Zaman zaman rahatsızlandığını belirten sanık Ergin Aktaş savunmasında, “Kaptanlarımdan ilaç talep ediyordum. Maktul Bora Ekşi de bana ilaçlarımı veriyordu. İyi niyetli şekilde ilgilendiğini düşünüyordum. 10 Kasım’da Mustafa Kemal Atatürk’ü anma töreni yapıldı. Bu törenden sonra ben, geminin anons sisteminden, tüm geminin duyacağı şekilde, Peygamber efendimiz için de anma yapılır diyerek anons yaptım. Bu olaydan sonra maktul benim ile konuşarak yaptığımın doğru olmadığını söyledi. Kendisinden özür diledim. Ona kin duyduğum doğru değildir” dedi.
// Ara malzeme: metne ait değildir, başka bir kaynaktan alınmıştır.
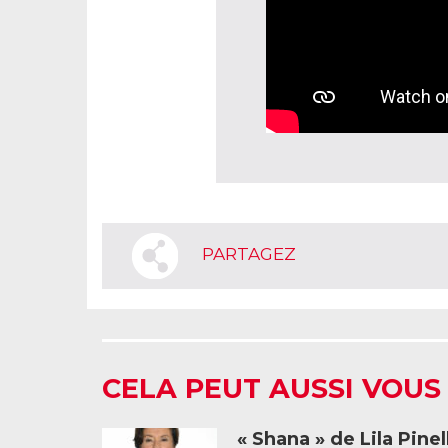
PARTAGEZ
CELA PEUT AUSSI VOUS
« Shana » de Lila Pinel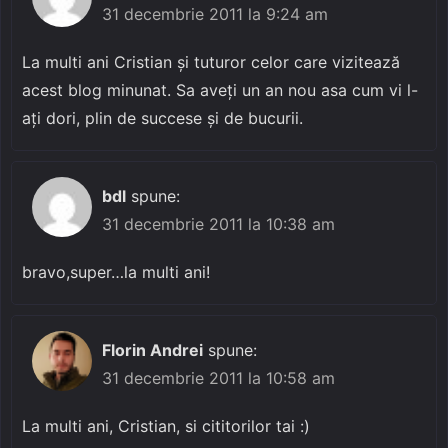
31 decembrie 2011 la 9:24 am
La multi ani Cristian și tuturor celor care vizitează
acest blog minunat. Sa aveți un an nou asa cum vi l-
ați dori, plin de succese și de bucurii.
bdl
spune:
31 decembrie 2011 la 10:38 am
bravo,super…la multi ani!
Florin Andrei
spune:
31 decembrie 2011 la 10:58 am
La multi ani, Cristian, si cititorilor tai :)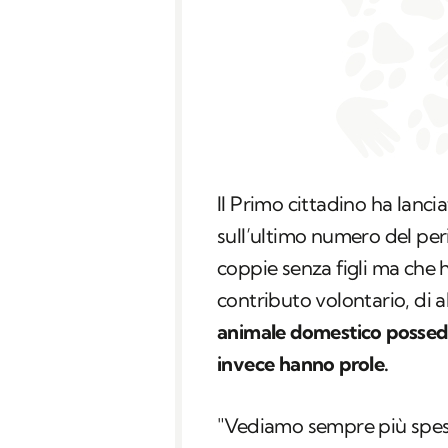
Il Primo cittadino ha lanci
sull’ultimo numero del per
coppie senza figli ma che
contributo volontario, di 
animale domestico possedu
invece hanno prole.
"Vediamo sempre più spes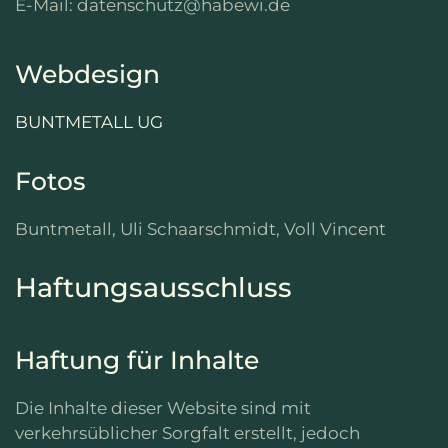
E-Mail: datenschutz@habewi.de
Webdesign
BUNTMETALL UG
Fotos
Buntmetall, Uli Schaarschmidt, Voll Vincent
Haftungsausschluss
Haftung für Inhalte
Die Inhalte dieser Website sind mit
verkehrsüblicher Sorgfalt erstellt, jedoch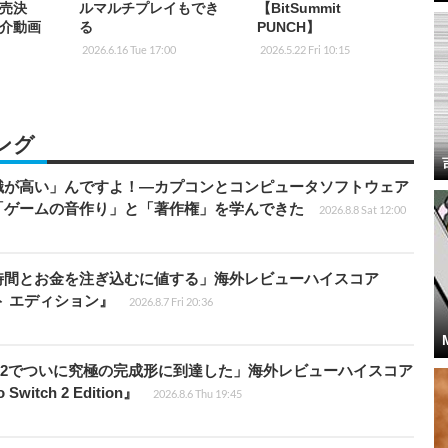
売決
ルマルチプレイもでき
【BitSummit
介動画
る
PUNCH】
2026.6.16 Tue 17:00
2026.5.22 Fri 10:15
ング
識が高い」んですよ！―カプコンとコンピュータソフトウェア
「ゲームの音作り」と「著作権」を学んできた
2026.8.8 Sat 12:00
時間とお金を注ぎ込むに値する」海外レビューハイスコア
ート エディション』
2026.8.7 Fri 20:36
チ2でついに究極の完成形に到達した」海外レビューハイスコア
witch 2 Edition』
2026.8.6 Thu 19:45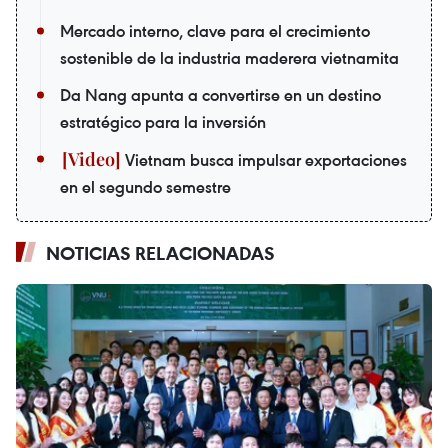
Mercado interno, clave para el crecimiento
sostenible de la industria maderera vietnamita
Da Nang apunta a convertirse en un destino
estratégico para la inversión
Vietnam busca impulsar exportaciones
en el segundo semestre
NOTICIAS RELACIONADAS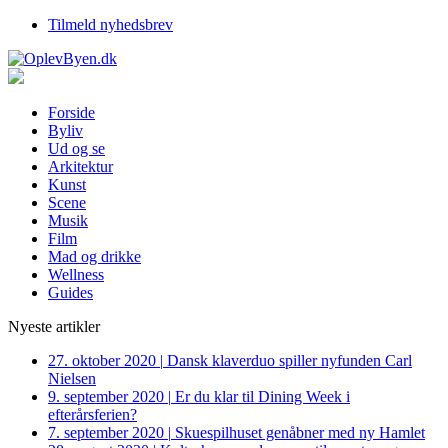
Tilmeld nyhedsbrev
Forside
Byliv
Ud og se
Arkitektur
Kunst
Scene
Musik
Film
Mad og drikke
Wellness
Guides
Nyeste artikler
27. oktober 2020
|
Dansk klaverduo spiller nyfunden Carl
Nielsen
9. september 2020
|
Er du klar til Dining Week i
efterårsferien?
7. september 2020
|
Skuespilhuset genåbner med ny Hamlet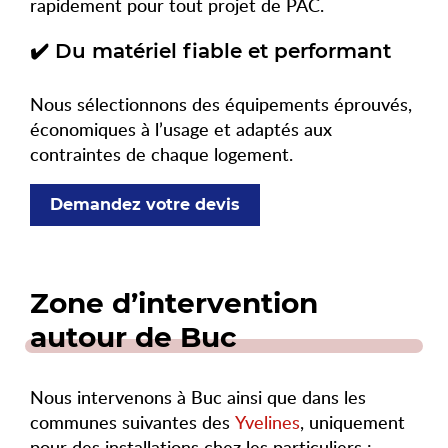
rapidement pour tout projet de PAC.
✔️ Du matériel fiable et performant
Nous sélectionnons des équipements éprouvés,
économiques à l’usage et adaptés aux
contraintes de chaque logement.
Demandez votre devis
Zone d’intervention
autour de Buc
Nous intervenons à Buc ainsi que dans les
communes suivantes des
Yvelines
, uniquement
pour des installations chez les particuliers :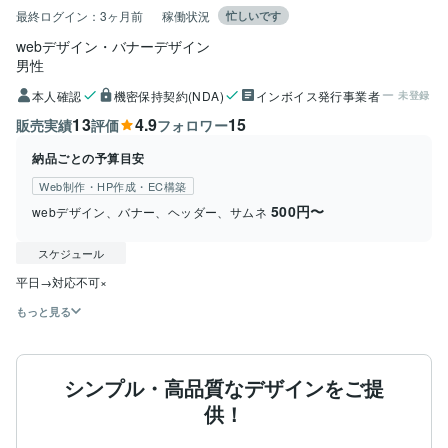
最終ログイン：
3ヶ月前
稼働状況
忙しいです
webデザイン・バナーデザイン
男性
本人確認
機密保持契約(NDA)
インボイス発行事業者
未登録
13
4.9
15
販売実績
評価
フォロワー
納品ごとの予算目安
Web制作・HP作成・EC構築
500円〜
webデザイン、バナー、ヘッダー、サムネ
スケジュール
もっと見る
シンプル・高品質なデザインをご提
供！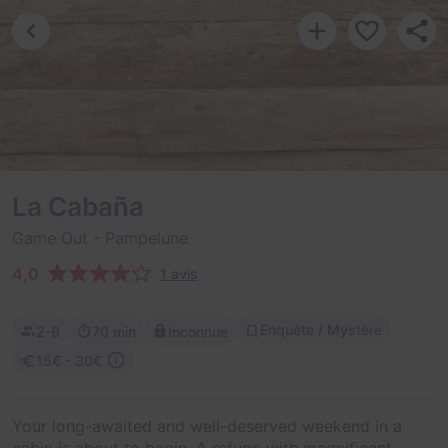
La Cabaña
Game Out
- Pampelune
4,0
1 avis
Enquête / Mystère
2-6
70 min
Inconnue
15€ - 30€
Your long-awaited and well-deserved weekend in a
cabin is about to begin. A refuge with magnificent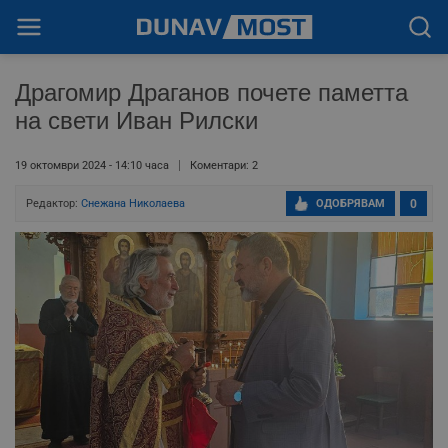
Драгомир Драганов почете паметта
на свети Иван Рилски
19 октомври 2024 - 14:10 часа
Коментари: 2
Редактор:
Снежана Николаева
ОДОБРЯВАМ
0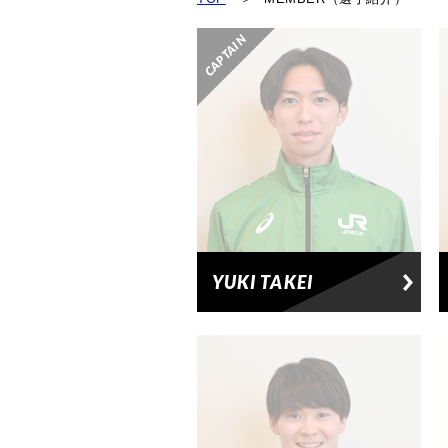
YUKI TAKEI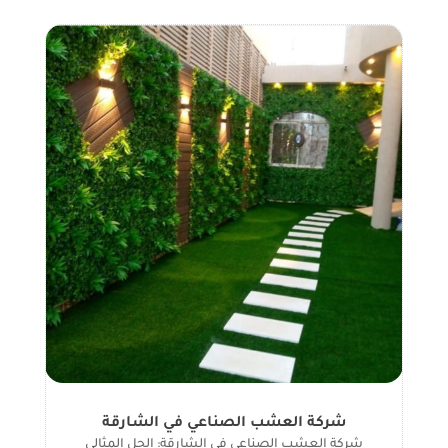
شركة العشب الصناعي في الشارقة
شركة العشب الصناعي في الشارقة: الحل المثالي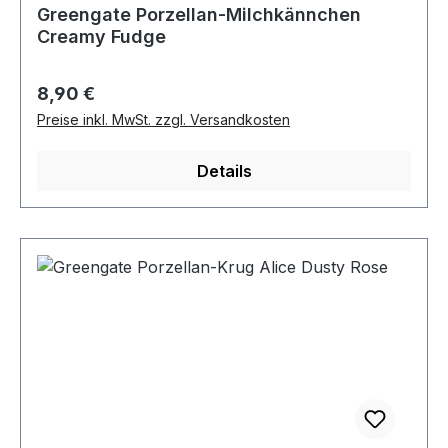
Greengate Porzellan-Milchkännchen
Creamy Fudge
Regulärer Preis:
8,90 €
Preise inkl. MwSt. zzgl. Versandkosten
Details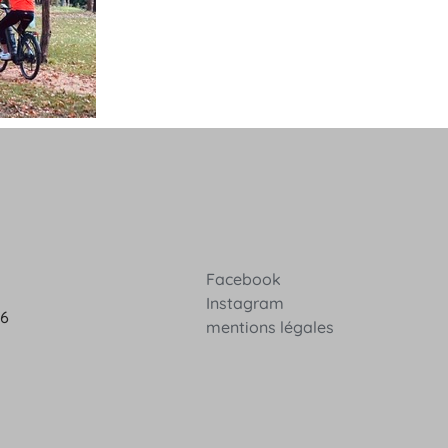
Facebook
Instagram
36
mentions légales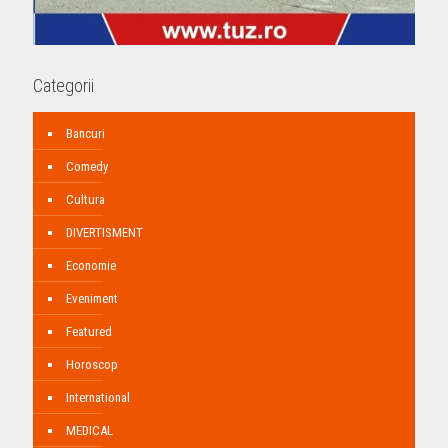
Categorii
Bancuri
Comedy
Cultura
DIVERTISMENT
Economie
Eveniment
Featured
Horoscop
International
MEDICAL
“KENDİMİ ASKERİ BİR GEMİDE DÜŞÜNDÜM”

Maktul Bora Ekşi’nin ailesini aradığını bildiğini söyleyen sanık Aktaş, “Kendisine bu nedenle kızmadım. Olay tarihinde ilaç almıştım ve kendimi bir askeri gemide düşünerek, kaptanının da yabancı bir kaptan olduğuna inanarak yemekhaneye gidip ekmek bıçağı aldım. Önce köprü üstüne çıktım, daha sonra Bora kaptanın kamarasına inerek kapıyı çaldım. Kim o diye seslendi, ilaç almak istediğimi söyleyerek içe girdim. Daha sonra bıçağı kendisine sapladım. Bağırış olunca da odadan dışarı çıktım. Dışarıda ikinci kaptan bıçağı var diye anons etti. Sonra diğer gemi personeli üzerime geldi ve onları düşman askeri görerek onlara da bıçak salladım. Daha sonra yağcı, beni bayılttı. Yanlış hatırlıyor olabilirim ama beni bağladılar” diye konuştu.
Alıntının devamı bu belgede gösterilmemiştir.